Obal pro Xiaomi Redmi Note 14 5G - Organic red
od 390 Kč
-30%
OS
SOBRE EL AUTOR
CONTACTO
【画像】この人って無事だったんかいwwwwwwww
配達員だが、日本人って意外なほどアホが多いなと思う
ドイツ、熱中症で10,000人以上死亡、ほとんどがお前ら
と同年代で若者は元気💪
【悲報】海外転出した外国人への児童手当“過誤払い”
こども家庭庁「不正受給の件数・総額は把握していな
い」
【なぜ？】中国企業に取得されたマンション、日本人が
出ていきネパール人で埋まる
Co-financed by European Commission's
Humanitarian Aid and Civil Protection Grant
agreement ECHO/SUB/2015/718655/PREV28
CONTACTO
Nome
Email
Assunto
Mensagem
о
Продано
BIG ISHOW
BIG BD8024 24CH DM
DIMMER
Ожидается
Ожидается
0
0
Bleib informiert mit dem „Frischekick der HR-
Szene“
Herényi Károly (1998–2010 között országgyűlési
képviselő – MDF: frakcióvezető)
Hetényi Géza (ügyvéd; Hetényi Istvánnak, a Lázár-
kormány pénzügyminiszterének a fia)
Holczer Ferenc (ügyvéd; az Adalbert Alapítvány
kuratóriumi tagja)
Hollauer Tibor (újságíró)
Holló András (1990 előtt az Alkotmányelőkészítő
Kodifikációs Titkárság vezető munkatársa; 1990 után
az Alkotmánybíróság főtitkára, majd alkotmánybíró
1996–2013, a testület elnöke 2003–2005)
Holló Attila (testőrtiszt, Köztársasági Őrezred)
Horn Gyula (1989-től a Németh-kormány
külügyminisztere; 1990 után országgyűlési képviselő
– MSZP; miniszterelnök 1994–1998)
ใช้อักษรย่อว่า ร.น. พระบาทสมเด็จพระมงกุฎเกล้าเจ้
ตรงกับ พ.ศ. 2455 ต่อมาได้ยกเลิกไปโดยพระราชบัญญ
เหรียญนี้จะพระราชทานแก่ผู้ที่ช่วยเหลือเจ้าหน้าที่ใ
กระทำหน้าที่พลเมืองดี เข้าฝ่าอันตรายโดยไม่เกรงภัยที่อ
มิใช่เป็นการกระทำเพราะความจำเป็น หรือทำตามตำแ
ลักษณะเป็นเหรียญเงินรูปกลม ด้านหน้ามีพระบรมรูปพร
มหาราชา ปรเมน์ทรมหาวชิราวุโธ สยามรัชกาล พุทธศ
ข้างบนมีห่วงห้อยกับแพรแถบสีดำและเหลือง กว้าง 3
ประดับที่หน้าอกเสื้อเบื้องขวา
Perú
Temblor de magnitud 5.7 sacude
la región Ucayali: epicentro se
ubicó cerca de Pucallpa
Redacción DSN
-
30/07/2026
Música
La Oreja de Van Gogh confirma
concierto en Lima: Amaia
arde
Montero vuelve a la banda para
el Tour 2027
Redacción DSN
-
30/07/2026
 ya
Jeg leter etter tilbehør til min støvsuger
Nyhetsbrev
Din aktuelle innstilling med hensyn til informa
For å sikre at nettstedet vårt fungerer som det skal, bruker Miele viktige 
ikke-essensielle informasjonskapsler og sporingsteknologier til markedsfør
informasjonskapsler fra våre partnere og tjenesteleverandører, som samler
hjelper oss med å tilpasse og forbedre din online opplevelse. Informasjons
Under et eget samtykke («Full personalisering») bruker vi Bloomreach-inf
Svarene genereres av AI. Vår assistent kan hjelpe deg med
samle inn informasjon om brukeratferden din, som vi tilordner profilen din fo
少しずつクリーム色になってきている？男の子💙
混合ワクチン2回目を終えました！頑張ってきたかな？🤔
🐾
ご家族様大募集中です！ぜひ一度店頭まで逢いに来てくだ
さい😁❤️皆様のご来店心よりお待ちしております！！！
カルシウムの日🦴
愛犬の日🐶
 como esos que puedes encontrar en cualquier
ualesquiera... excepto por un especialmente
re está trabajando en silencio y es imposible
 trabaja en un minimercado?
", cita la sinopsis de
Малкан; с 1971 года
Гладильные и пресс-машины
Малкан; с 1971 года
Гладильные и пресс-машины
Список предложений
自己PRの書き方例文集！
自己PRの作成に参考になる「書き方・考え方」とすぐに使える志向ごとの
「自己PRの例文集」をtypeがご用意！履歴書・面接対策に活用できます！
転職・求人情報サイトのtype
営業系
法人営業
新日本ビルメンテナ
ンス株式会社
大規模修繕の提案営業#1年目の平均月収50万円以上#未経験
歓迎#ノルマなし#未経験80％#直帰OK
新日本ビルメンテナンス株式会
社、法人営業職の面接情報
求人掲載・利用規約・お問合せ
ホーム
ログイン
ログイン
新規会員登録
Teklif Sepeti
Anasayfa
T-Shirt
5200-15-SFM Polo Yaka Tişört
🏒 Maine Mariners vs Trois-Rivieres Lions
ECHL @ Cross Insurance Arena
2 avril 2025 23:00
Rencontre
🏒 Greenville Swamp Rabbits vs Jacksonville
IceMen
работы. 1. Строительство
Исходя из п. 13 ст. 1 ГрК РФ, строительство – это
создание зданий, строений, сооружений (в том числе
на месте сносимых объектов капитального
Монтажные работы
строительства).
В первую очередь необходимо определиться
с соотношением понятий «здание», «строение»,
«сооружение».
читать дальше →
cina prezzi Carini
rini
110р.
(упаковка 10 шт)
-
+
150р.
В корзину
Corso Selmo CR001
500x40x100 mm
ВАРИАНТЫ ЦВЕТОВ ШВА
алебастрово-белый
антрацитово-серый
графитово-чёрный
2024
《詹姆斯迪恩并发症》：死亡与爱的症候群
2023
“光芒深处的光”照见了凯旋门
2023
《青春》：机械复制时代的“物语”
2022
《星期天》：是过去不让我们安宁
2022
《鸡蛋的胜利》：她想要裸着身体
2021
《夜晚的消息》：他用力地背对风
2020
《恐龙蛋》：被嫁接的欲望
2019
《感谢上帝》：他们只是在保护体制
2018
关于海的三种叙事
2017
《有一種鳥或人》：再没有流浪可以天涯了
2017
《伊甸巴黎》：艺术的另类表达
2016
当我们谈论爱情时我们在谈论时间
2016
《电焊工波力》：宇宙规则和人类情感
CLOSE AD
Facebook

....................

Requirement. Keeping every character as it is, restate the lines above that run from the line with "มหาราชา ปรเมน์ทรมหาวชิราวุโธ สยามรัชกาล พุทธศ" through the line with "concierto en Lima: Amaia", both included, and nothing else.

Solution.
มหาราชา ปรเมน์ทรมหาวชิราวุโธ สยามรัชกาล พุทธศ
ข้างบนมีห่วงห้อยกับแพรแถบสีดำและเหลือง กว้าง 3
ประดับที่หน้าอกเสื้อเบื้องขวา
Perú
Temblor de magnitud 5.7 sacude
la región Ucayali: epicentro se
ubicó cerca de Pucallpa
Redacción DSN
-
30/07/2026
Música
La Oreja de Van Gogh confirma
concierto en Lima: Amaia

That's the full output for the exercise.